> _Problem to work on_: For the entries below, print exactly the lines between the line holding "obtendrás una" and the line holding "podemos recuperarla con", inclusive, and nothing else.

** Given data follows **

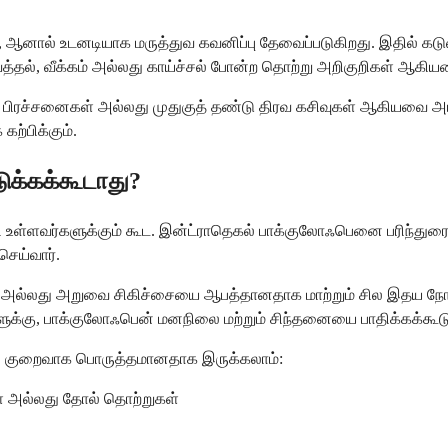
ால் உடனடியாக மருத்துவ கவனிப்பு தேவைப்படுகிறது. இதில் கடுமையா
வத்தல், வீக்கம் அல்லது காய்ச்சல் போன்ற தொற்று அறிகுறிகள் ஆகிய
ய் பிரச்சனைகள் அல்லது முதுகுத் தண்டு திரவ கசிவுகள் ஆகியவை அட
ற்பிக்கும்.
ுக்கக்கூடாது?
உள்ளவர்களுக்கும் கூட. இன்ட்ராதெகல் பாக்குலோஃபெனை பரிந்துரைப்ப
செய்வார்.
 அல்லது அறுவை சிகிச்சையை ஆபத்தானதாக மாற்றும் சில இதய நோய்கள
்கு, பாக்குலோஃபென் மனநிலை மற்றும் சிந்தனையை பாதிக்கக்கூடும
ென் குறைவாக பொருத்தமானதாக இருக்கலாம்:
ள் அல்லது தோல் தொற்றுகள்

** End of Given data **
** Given data follows **

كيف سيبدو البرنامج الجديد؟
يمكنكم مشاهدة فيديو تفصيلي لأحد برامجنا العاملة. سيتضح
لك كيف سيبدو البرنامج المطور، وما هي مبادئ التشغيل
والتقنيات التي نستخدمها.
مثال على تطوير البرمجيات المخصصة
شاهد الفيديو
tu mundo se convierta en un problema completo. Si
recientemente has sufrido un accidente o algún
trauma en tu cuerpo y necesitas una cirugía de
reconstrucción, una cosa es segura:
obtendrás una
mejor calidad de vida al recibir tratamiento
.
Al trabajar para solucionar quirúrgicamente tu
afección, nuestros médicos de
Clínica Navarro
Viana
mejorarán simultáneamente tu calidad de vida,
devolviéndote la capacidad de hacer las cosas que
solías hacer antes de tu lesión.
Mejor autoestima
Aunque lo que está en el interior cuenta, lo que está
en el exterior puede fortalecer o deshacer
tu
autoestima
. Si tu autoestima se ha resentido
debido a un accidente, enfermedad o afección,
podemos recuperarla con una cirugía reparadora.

** End of Given data **

> _Response area_:
obtendrás una
mejor calidad de vida al recibir tratamiento
.
Al trabajar para solucionar quirúrgicamente tu
afección, nuestros médicos de
Clínica Navarro
Viana
mejorarán simultáneamente tu calidad de vida,
devolviéndote la capacidad de hacer las cosas que
solías hacer antes de tu lesión.
Mejor autoestima
Aunque lo que está en el interior cuenta, lo que está
en el exterior puede fortalecer o deshacer
tu
autoestima
. Si tu autoestima se ha resentido
debido a un accidente, enfermedad o afección,
podemos recuperarla con una cirugía reparadora.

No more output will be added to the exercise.